Width matters as much as length. Men's feet tend to run wider. A shoe that's technically your length but cut for narrow feminine feet will hurt. Look for brands that offer wide fittings, or run wide naturally. Reviews help here.
Boots are often easier. They accommodate more foot volume, and the shaft can handle larger calves. Knee-high boots have been more reliably findable than pumps in my experience.
The expense is real. Extended-size women's footwear costs more than standard sizing. That's the market reality. Build the collection slowly, invest in quality for pieces you'll wear often, know that this category requires more hunting than the others.
The Methodology: Finding Your Own Fit
This guide is not gospel. It's a starting point.
Every body is different. What fits my 190cm frame won't translate directly to yours. The point isn't to copy my sizes; it's to adopt the approach.
Measure first, shop second. Know your numbers before you open a browser or enter a store. Have them on your phone. Reference them constantly.
Start with stretch fabrics. Forgiveness in the material compensates for gaps in knowledge. As you learn what works, you can graduate to more structured pieces.
Order multiple sizes. Online shopping is trial and error. Order the size you think, plus one above and one below. Return what doesn't work. This is normal. This is how everyone does it, they just don't admit it.
Keep notes. When you find a brand that fits, write it down. When something runs small or large, note it. Over time, you build a personalized sizing guide that makes shopping faster.
Accept returns as part of the process. They're not failures. They're data. Every return teaches you something about how a brand cuts, how a style falls, how your body interacts with different constructions.

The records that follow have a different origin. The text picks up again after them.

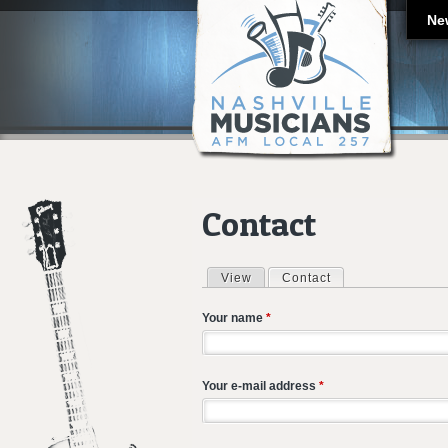
Ne
Contact
View
Contact
(active tab)
Primary tabs
Your name
*
Your e-mail address
*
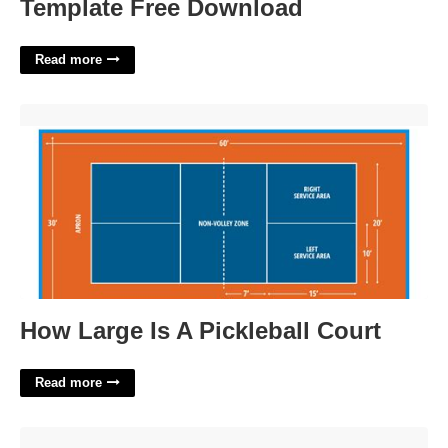
Template Free Download
Read more
How Large Is A Pickleball Court'>
How Large Is A Pickleball Court
Read more
Investment Firm T Price Crossword'>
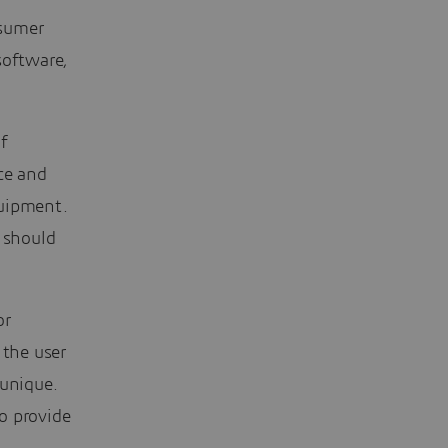
nsumer
software,
f
ce and
quipment.
t should
or
g the user
 unique.
o provide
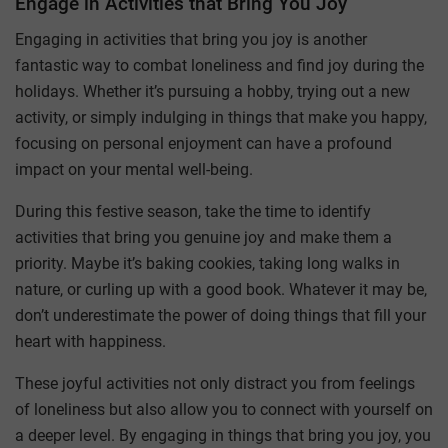
Engage in Activities that Bring You Joy
Engaging in activities that bring you joy is another
fantastic way to combat loneliness and find joy during the
holidays. Whether it’s pursuing a hobby, trying out a new
activity, or simply indulging in things that make you happy,
focusing on personal enjoyment can have a profound
impact on your mental well-being.
During this festive season, take the time to identify
activities that bring you genuine joy and make them a
priority. Maybe it’s baking cookies, taking long walks in
nature, or curling up with a good book. Whatever it may be,
don’t underestimate the power of doing things that fill your
heart with happiness.
These joyful activities not only distract you from feelings
of loneliness but also allow you to connect with yourself on
a deeper level. By engaging in things that bring you joy, you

This is iterative. After months of building my wardrobe, I'm still learning. New brands, new styles, new discoveries. The difference now is I know how to find out quickly rather than buying blind and hoping.
The Learning That Took Longest
Skirts are more forgiving than you think. Heels require more hunting than you expect. Tops demand patience and trial. And the tape measure is the only advice you can trust completely.
Your body is your body. The sizes I've shared are mine, earned through returns and revelations. Yours will be different. But the process works.
Measure. Try. Learn. Repeat.
The wardrobe builds itself over time.